• **DATASET RECORDS**
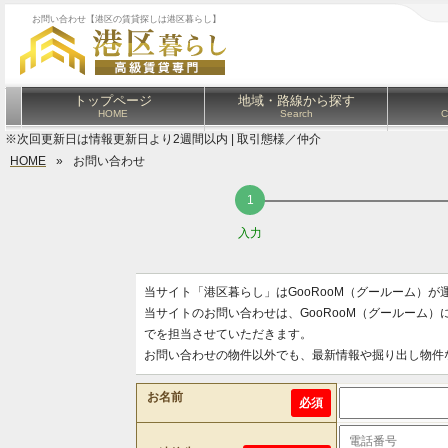
お問い合わせ【港区の賃貸探しは港区暮らし】
トップページ
地域・路線から探す
HOME
Search
C
※次回更新日は情報更新日より2週間以内 | 取引態様／仲介
HOME
»
お問い合わせ
入力
当サイト「港区暮らし」はGooRooM（グールーム）
当サイトのお問い合わせは、GooRooM（グールーム
でを担当させていただきます。
お問い合わせの物件以外でも、最新情報や掘り出し物件
お名前
必須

• **WHAT TO PRODUCE**
Repeat the entries verbatim; no pictures.

• **EXERCISE RESULT**
お問い合わせ【港区の賃貸探しは港区暮らし】
トップページ
地域・路線から探す
HOME
Search
C
※次回更新日は情報更新日より2週間以内 | 取引態様／仲介
HOME
»
お問い合わせ
入力
当サイト「港区暮らし」はGooRooM（グールーム）
当サイトのお問い合わせは、GooRooM（グールーム
でを担当させていただきます。
お問い合わせの物件以外でも、最新情報や掘り出し物件
お名前
必須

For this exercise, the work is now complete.